→ **Task objective**: Omit every picture, then give all the entries again exactly.

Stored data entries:
= = = =
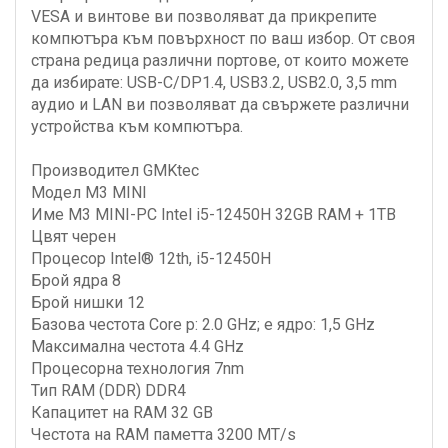
VESA и винтове ви позволяват да прикрепите
компютъра към повърхност по ваш избор. От своя
страна редица различни портове, от които можете
да избирате: USB-C/DP1.4, USB3.2, USB2.0, 3,5 mm
аудио и LAN ви позволяват да свържете различни
устройства към компютъра.
Производител GMKtec
Модел M3 MINI
Име M3 MINI-PC Intel i5-12450H 32GB RAM + 1TB
Цвят черен
Процесор Intel® 12th, i5-12450H
Брой ядра 8
Брой нишки 12
Базова честота Core p: 2.0 GHz; e ядро: 1,5 GHz
Максимална честота 4.4 GHz
Процесорна технология 7nm
Тип RAM (DDR) DDR4
Капацитет на RAM 32 GB
Честота на RAM паметта 3200 MT/s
= = = =
→ **Your response**:
VESA и винтове ви позволяват да прикрепите
компютъра към повърхност по ваш избор. От своя
страна редица различни портове, от които можете
да избирате: USB-C/DP1.4, USB3.2, USB2.0, 3,5 mm
аудио и LAN ви позволяват да свържете различни
устройства към компютъра.
Производител GMKtec
Модел M3 MINI
Име M3 MINI-PC Intel i5-12450H 32GB RAM + 1TB
Цвят черен
Процесор Intel® 12th, i5-12450H
Брой ядра 8
Брой нишки 12
Базова честота Core p: 2.0 GHz; e ядро: 1,5 GHz
Максимална честота 4.4 GHz
Процесорна технология 7nm
Тип RAM (DDR) DDR4
Капацитет на RAM 32 GB
Честота на RAM паметта 3200 MT/s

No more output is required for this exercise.